One might have thought much of North America was under a blizzard watch, judging from strong post-holiday gains Tuesday in the cash market and an even stronger screen performance. Instead, traders apparently were looking beyond this week’s continuing mundane weather fundamentals to new forecasts of something the market hasn’t seen a whole lot during this heating season: a seriously bad blast of winter next week.

A majority of points managed to achieve double-digit gains, but not by much; most of Tuesday’s advances tended to be within a range of 10-15 cents. Florida citygates surpassed the rest of the market with an increase of 20 cents into the mid $2.60s, while Algonquin citygates lagged just a couple of cents behind at $2.63. Transco Zone 6-NYC only rose 2 cents, allowing neighboring Northeast points Iroquois Zone 2, Texas Eastern M-3, Transco Zone 6 (non-NYC) and Tennessee Zone 6 to catch up with it in the high $2.50s.

It certainly was hard to imagine pegging the price hikes to midweek weather. The Rockies/Pacific Northwest had the closest thing to a real winter storm approaching, yet that region recorded some of yesterday’s smaller advances. Parts of the Midwest and Northeast are due to see blustery conditions, but otherwise will continue to experience above normal temperatures.

There must have been some storage injection buying going on as people stock up for next week, a marketer said. He noted that the National Weather, Service, EarthSat and meteorologist Jon Davis of Salomon Smith Barney had weighed in with forecasts for what could be the coldest period of the 2001-02 winter starting next Sunday for most of the central half of the U.S. “You might think it would be jumping the gun to start laying in gas several days in advance, but a little bit of panic buying seemed to set in,” he said. Other sources pointed out that packing the pipe in the producing area now would translate to deliveries in the northern market areas three to four days later. To the marketer, it was very significant that Henry Hub physical gas traded flat to 2 cents behind the screen at times Tuesday, “which is something we haven’t seen in quite a while.”

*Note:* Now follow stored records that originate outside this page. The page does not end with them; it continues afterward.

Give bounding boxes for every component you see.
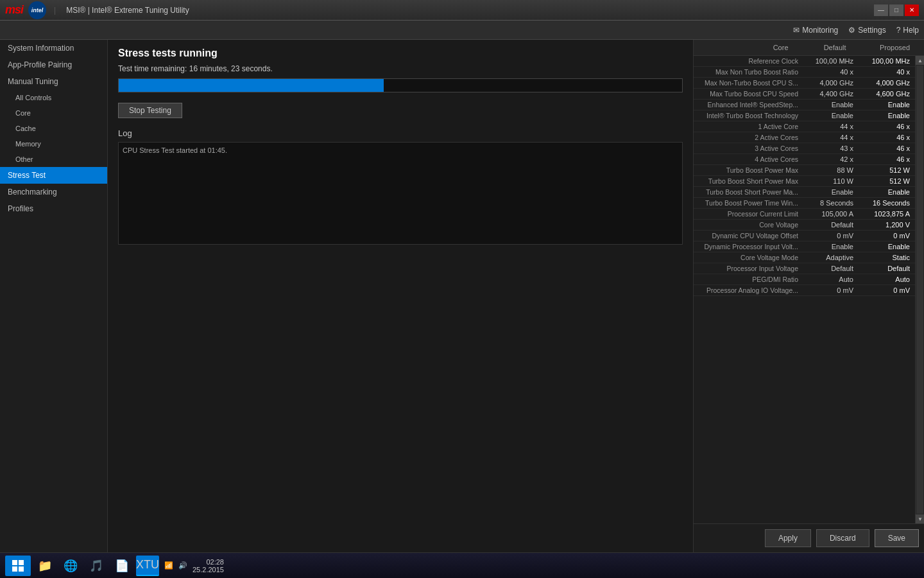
- scroll-down-button[interactable]: ▼: [916, 514, 924, 523]
- start-button[interactable]: [5, 556, 31, 576]
- taskbar-file-manager[interactable]: 📁: [33, 556, 56, 576]
- settings-icon: ⚙: [848, 26, 855, 35]
- stress-test-title: Stress tests running: [118, 48, 683, 59]
- header-core: Core: [763, 44, 789, 51]
- main-area: System Information App-Profile Pairing M…: [0, 40, 924, 552]
- rpanel-row: Reference Clock 100,00 MHz 100,00 MHz: [694, 56, 915, 67]
- svg-rect-3: [19, 566, 24, 572]
- stop-testing-button[interactable]: Stop Testing: [118, 103, 182, 118]
- sidebar-item-stress-test[interactable]: Stress Test: [0, 167, 107, 184]
- taskbar-browser[interactable]: 🌐: [59, 556, 82, 576]
- rpanel-row: Processor Input Voltage Default Default: [694, 263, 915, 274]
- sidebar-item-other[interactable]: Other: [0, 152, 107, 167]
- rpanel-row: Turbo Boost Short Power Max 110 W 512 W: [694, 176, 915, 187]
- rpanel-row: Max Turbo Boost CPU Speed 4,400 GHz 4,60…: [694, 89, 915, 100]
- sidebar-item-cache[interactable]: Cache: [0, 121, 107, 136]
- taskbar-right: 📶 🔊 02:28 25.2.2015: [164, 558, 224, 574]
- rpanel-row: PEG/DMI Ratio Auto Auto: [694, 274, 915, 285]
- rpanel-row: Max Non-Turbo Boost CPU S... 4,000 GHz 4…: [694, 78, 915, 89]
- apply-button[interactable]: Apply: [765, 529, 811, 547]
- log-entry: CPU Stress Test started at 01:45.: [123, 146, 678, 154]
- rpanel-row: Enhanced Intel® SpeedStep... Enable Enab…: [694, 100, 915, 110]
- sidebar-item-system-information[interactable]: System Information: [0, 40, 107, 57]
- sidebar-item-manual-tuning[interactable]: Manual Tuning: [0, 73, 107, 90]
- right-panel: Core Default Proposed Reference Clock 10…: [693, 40, 924, 552]
- app-title: MSI® | Intel® Extreme Tuning Utility: [66, 6, 189, 15]
- taskbar-volume-icon: 🔊: [178, 561, 187, 570]
- minimize-button[interactable]: —: [874, 4, 888, 16]
- rpanel-row: Turbo Boost Power Max 88 W 512 W: [694, 165, 915, 176]
- intel-badge: intel: [28, 1, 46, 19]
- help-menu[interactable]: ? Help: [896, 26, 919, 35]
- help-icon: ?: [896, 26, 901, 35]
- progress-bar-container: [118, 78, 683, 92]
- rpanel-row: Turbo Boost Power Time Win... 8 Seconds …: [694, 198, 915, 209]
- sidebar-item-core[interactable]: Core: [0, 105, 107, 121]
- close-button[interactable]: ✕: [905, 4, 919, 16]
- progress-bar-fill: [119, 79, 384, 92]
- taskbar-xtu[interactable]: XTU: [136, 556, 159, 576]
- rpanel-row: Processor Analog IO Voltage... 0 mV 0 mV: [694, 285, 915, 296]
- rpanel-row: Core Voltage Mode Adaptive Static: [694, 252, 915, 263]
- rpanel-row: Max Non Turbo Boost Ratio 40 x 40 x: [694, 67, 915, 78]
- sidebar-item-benchmarking[interactable]: Benchmarking: [0, 184, 107, 200]
- log-title: Log: [118, 128, 683, 138]
- window-controls: — □ ✕: [874, 4, 919, 16]
- header-default: Default: [789, 44, 846, 51]
- right-panel-header: Core Default Proposed: [694, 40, 924, 56]
- msi-logo: msi: [5, 3, 23, 17]
- settings-menu[interactable]: ⚙ Settings: [848, 26, 886, 35]
- rpanel-row: 2 Active Cores 44 x 46 x: [694, 132, 915, 143]
- rpanel-row: Core Voltage Default 1,200 V: [694, 220, 915, 231]
- taskbar: 📁 🌐 🎵 📄 XTU 📶 🔊 02:28 25.2.2015: [0, 552, 924, 578]
- sidebar-item-profiles[interactable]: Profiles: [0, 200, 107, 217]
- save-button[interactable]: Save: [875, 529, 919, 547]
- time-remaining: Test time remaining: 16 minutes, 23 seco…: [118, 64, 683, 73]
- svg-rect-2: [12, 566, 17, 572]
- content-area: Stress tests running Test time remaining…: [108, 40, 693, 552]
- rpanel-row: 4 Active Cores 42 x 46 x: [694, 154, 915, 165]
- menubar: ✉ Monitoring ⚙ Settings ? Help: [0, 21, 924, 40]
- maximize-button[interactable]: □: [889, 4, 903, 16]
- rpanel-row: Processor Current Limit 105,000 A 1023,8…: [694, 209, 915, 220]
- sidebar: System Information App-Profile Pairing M…: [0, 40, 108, 552]
- taskbar-clock: 02:28 25.2.2015: [193, 558, 224, 574]
- monitoring-menu[interactable]: ✉ Monitoring: [793, 26, 838, 35]
- right-panel-rows: Reference Clock 100,00 MHz 100,00 MHz Ma…: [694, 56, 915, 523]
- taskbar-media[interactable]: 🎵: [85, 556, 108, 576]
- rpanel-row: Turbo Boost Short Power Ma... Enable Ena…: [694, 187, 915, 198]
- titlebar: msi intel | MSI® | Intel® Extreme Tuning…: [0, 0, 924, 21]
- scroll-up-button[interactable]: ▲: [916, 56, 924, 65]
- monitoring-icon: ✉: [793, 26, 800, 35]
- stress-test-area: Stress tests running Test time remaining…: [108, 40, 693, 552]
- taskbar-files[interactable]: 📄: [110, 556, 133, 576]
- rpanel-row: 1 Active Core 44 x 46 x: [694, 121, 915, 132]
- svg-rect-0: [12, 560, 17, 565]
- right-panel-actions: Apply Discard Save: [694, 523, 924, 552]
- sidebar-item-memory[interactable]: Memory: [0, 136, 107, 152]
- sidebar-item-app-profile[interactable]: App-Profile Pairing: [0, 57, 107, 73]
- sidebar-item-all-controls[interactable]: All Controls: [0, 90, 107, 105]
- rpanel-row: 3 Active Cores 43 x 46 x: [694, 143, 915, 154]
- taskbar-network-icon: 📶: [164, 561, 173, 570]
- discard-button[interactable]: Discard: [816, 529, 869, 547]
- rpanel-row: Dynamic CPU Voltage Offset 0 mV 0 mV: [694, 231, 915, 241]
- rpanel-row: Intel® Turbo Boost Technology Enable Ena…: [694, 110, 915, 121]
- app-logo: msi intel | MSI® | Intel® Extreme Tuning…: [5, 1, 189, 19]
- log-box: CPU Stress Test started at 01:45.: [118, 142, 683, 245]
- header-proposed: Proposed: [846, 44, 911, 51]
- rpanel-row: Dynamic Processor Input Volt... Enable E…: [694, 241, 915, 252]
- svg-rect-1: [19, 560, 24, 565]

An additional factor feeding the new surge of bullishness was the possibility that this afternoon’s AGA report could show the first reduction of the year-on-year storage surplus below the psychologically key level of 1 Tcf, a marketer said. Indeed, analyst Thomas Driscoll of Lehman Brothers was projecting an AGA figure of 115 Bcf, which (if realized) in comparison to the year-ago pull of 81 Bcf would leave the surplus at “only” 981 Bcf.

Referring to the new six-to-10-day forecasts as having “real potential,” a Gulf Coast producer added that this could be the last significant cold of the season. “The upticks were stronger than I thought they should be based on weather. I personally give more credence to the recent drops in rig count.” However, the forecasts indicate what could be the coldest sustained weather of the season in the Northeast and Midcontinent/Midwest, “so I suppose the other markets ran up with them out of envy,” he said.

A Northeast buyer noted that Transco-delivered gas in the New York City area, despite being one of the smallest gainers Tuesday, was still about a quarter above Station 65 numbers. With the pipeline’s variable costs from Station 65 to Zone 6 running 12-13 cents currently, “we transported as much as possible and bought the rest at the citygate,” he said.

Everybody’s got their bull caps on and running the market up, commented a Calgary-based producer. “Traders must have had their binoculars on” Tuesday in focusing on next week’s weather, he went on. “We’re kind of split here in our group. I’d be gun-shy of going too long; I sure don’t think people would want to hold a long position for any extended time.” It could be a more interesting March bidweek than some people expected with highly fluctuating basis, the producer concluded.